## Instructions for the task
Would you return each entry exactly as written, omitting any pictures?
Records for processing Start Marker
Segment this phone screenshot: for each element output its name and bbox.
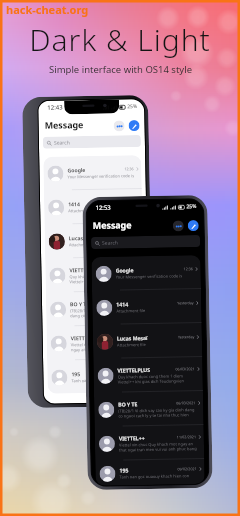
staticText: 06/03/2021 [117,300,137,306]
staticText: (TB)28/1 Vi dich vay cao ky gia dinh dan… [70,307,137,318]
button[interactable]: Google [43,155,142,191]
staticText: Yesterday [178,334,195,339]
staticText: VIETTELPLUS [118,366,176,374]
staticText: 12:53 [95,204,112,212]
staticText: 12:36 [124,166,134,171]
staticText: BO Y TE [70,300,117,307]
staticText: (TB)28/1 Vi dich vay cao ky gia dinh dan… [118,407,196,419]
button[interactable]: Lucas Mesaï [93,323,202,359]
staticText: Dark & Light [29,19,211,60]
staticText: hack-cheat.org [6,2,89,17]
button[interactable]: BO Y TE [46,291,144,327]
staticText: 12:43 [47,103,63,112]
staticText: 12:36 [184,266,194,271]
staticText: Message [93,218,132,231]
staticText: VIETTEL++ [119,434,177,442]
staticText: Attachment file [116,308,145,314]
staticText: 25% [127,103,137,110]
staticText: 06/03/2021 [116,266,136,272]
staticText: Yesterday [177,300,194,305]
staticText: 09/02/2021 [118,370,138,376]
staticText: 09/02/2021 [177,466,198,472]
staticText: Quy khach duoc cong them 1 diem Viettel+… [69,273,137,284]
staticText: 1414 [116,299,177,308]
staticText: Google [67,165,124,173]
button[interactable]: BO Y TE [94,391,204,427]
staticText: Google [116,265,184,274]
button[interactable]: Compose message [188,220,199,231]
staticText: VIETTELPLUS [69,266,116,273]
button[interactable]: VIETTELPLUS [45,257,144,293]
button[interactable]: Lucas Mesaï [44,223,143,259]
button[interactable]: 1414 [44,189,142,225]
staticText: 06/03/2021 [176,366,196,372]
button[interactable]: Compose message [128,120,140,131]
button[interactable]: 1414 [92,289,202,325]
staticText: VIETTEL++ [71,333,118,341]
staticText: Lucas Mesaï [117,333,178,342]
button[interactable]: Google [91,255,201,291]
button[interactable]: VIETTEL++ [95,425,204,461]
staticText: 11/02/2021 [118,334,138,340]
staticText: 25% [186,203,196,210]
button[interactable]: More options [114,120,125,132]
button[interactable]: VIETTEL++ [46,325,145,361]
staticText: 1414 [68,199,118,207]
staticText: Attachment file [69,242,98,247]
staticText: Search [54,139,70,147]
button[interactable]: More options [173,220,184,232]
staticText: 06/03/2021 [176,400,196,406]
button[interactable]: 195 [95,459,205,486]
staticText: Tanh oan goc ouaouy khach hien con duoc [120,473,198,480]
button[interactable]: Search [43,135,141,149]
staticText: Viettel xin chuc Quy khach mot ngay an t… [71,341,138,352]
staticText: Yesterday [119,234,136,239]
staticText: Message [44,118,84,131]
staticText: 195 [71,369,118,377]
button[interactable]: 195 [47,359,146,394]
button[interactable]: VIETTELPLUS [93,357,203,393]
staticText: Viettel xin chuc Quy khach mot ngay an t… [119,441,197,453]
staticText: Your Messenger verification code is G-07… [116,273,194,280]
staticText: Search [102,240,118,247]
staticText: Attachment file [68,208,97,213]
staticText: Your Messenger verification code is G-07… [68,173,135,179]
staticText: Attachment file [117,342,146,348]
staticText: Lucas Mesaï [69,233,119,241]
staticText: 195 [119,465,178,474]
button[interactable]: Search [91,235,200,249]
staticText: 11/02/2021 [177,434,197,440]
staticText: Simple interface with OS14 style [49,63,192,76]
staticText: Quy khach duoc cong them 1 diem Viettel+… [118,373,196,385]
staticText: BO Y TE [118,400,176,408]
staticText: Tanh oan goc ouaouy khach hien con duoc [71,377,138,383]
Records for processing End Marker
## Result for this task
Segment this phone screenshot: for each element output its name and bbox.
staticText: 06/03/2021 [117,300,137,306]
staticText: (TB)28/1 Vi dich vay cao ky gia dinh dan… [70,307,137,318]
button[interactable]: Google [43,155,142,191]
staticText: Yesterday [178,334,195,339]
staticText: VIETTELPLUS [118,366,176,374]
staticText: 12:53 [95,204,112,212]
staticText: 12:36 [124,166,134,171]
staticText: BO Y TE [70,300,117,307]
staticText: (TB)28/1 Vi dich vay cao ky gia dinh dan… [118,407,196,419]
button[interactable]: Lucas Mesaï [93,323,202,359]
staticText: Dark & Light [29,19,211,60]
staticText: hack-cheat.org [6,2,89,17]
button[interactable]: BO Y TE [46,291,144,327]
staticText: 12:43 [47,103,63,112]
staticText: 12:36 [184,266,194,271]
staticText: Message [93,218,132,231]
staticText: VIETTEL++ [119,434,177,442]
staticText: Attachment file [116,308,145,314]
staticText: 25% [127,103,137,110]
staticText: 06/03/2021 [116,266,136,272]
staticText: Yesterday [177,300,194,305]
staticText: 09/02/2021 [118,370,138,376]
staticText: 09/02/2021 [177,466,198,472]
staticText: Quy khach duoc cong them 1 diem Viettel+… [69,273,137,284]
staticText: 1414 [116,299,177,308]
staticText: Google [67,165,124,173]
button[interactable]: BO Y TE [94,391,204,427]
staticText: Google [116,265,184,274]
button[interactable]: Compose message [188,220,199,231]
staticText: VIETTELPLUS [69,266,116,273]
button[interactable]: VIETTELPLUS [45,257,144,293]
button[interactable]: Lucas Mesaï [44,223,143,259]
button[interactable]: 1414 [44,189,142,225]
staticText: 06/03/2021 [176,366,196,372]
button[interactable]: Compose message [128,120,140,131]
button[interactable]: 1414 [92,289,202,325]
staticText: VIETTEL++ [71,333,118,341]
staticText: Lucas Mesaï [117,333,178,342]
button[interactable]: Google [91,255,201,291]
button[interactable]: VIETTEL++ [95,425,204,461]
staticText: 11/02/2021 [118,334,138,340]
staticText: 25% [186,203,196,210]
button[interactable]: More options [114,120,125,132]
button[interactable]: VIETTEL++ [46,325,145,361]
staticText: 1414 [68,199,118,207]
staticText: Attachment file [69,242,98,247]
staticText: Search [54,139,70,147]
button[interactable]: More options [173,220,184,232]
staticText: 06/03/2021 [176,400,196,406]
button[interactable]: 195 [95,459,205,486]
staticText: Tanh oan goc ouaouy khach hien con duoc [120,473,198,480]
button[interactable]: Search [43,135,141,149]
staticText: Viettel xin chuc Quy khach mot ngay an t… [71,341,138,352]
staticText: Yesterday [119,234,136,239]
staticText: Message [44,118,84,131]
staticText: 195 [71,369,118,377]
button[interactable]: 195 [47,359,146,394]
button[interactable]: VIETTELPLUS [93,357,203,393]
staticText: Viettel xin chuc Quy khach mot ngay an t… [119,441,197,453]
staticText: Your Messenger verification code is G-07… [116,273,194,280]
staticText: Search [102,240,118,247]
staticText: Attachment file [68,208,97,213]
staticText: Your Messenger verification code is G-07… [68,173,135,179]
staticText: Attachment file [117,342,146,348]
staticText: Lucas Mesaï [69,233,119,241]
staticText: 195 [119,465,178,474]
button[interactable]: Search [91,235,200,249]
staticText: 11/02/2021 [177,434,197,440]
staticText: Simple interface with OS14 style [49,63,192,76]
staticText: Quy khach duoc cong them 1 diem Viettel+… [118,373,196,385]
staticText: BO Y TE [118,400,176,408]
staticText: Tanh oan goc ouaouy khach hien con duoc [71,377,138,383]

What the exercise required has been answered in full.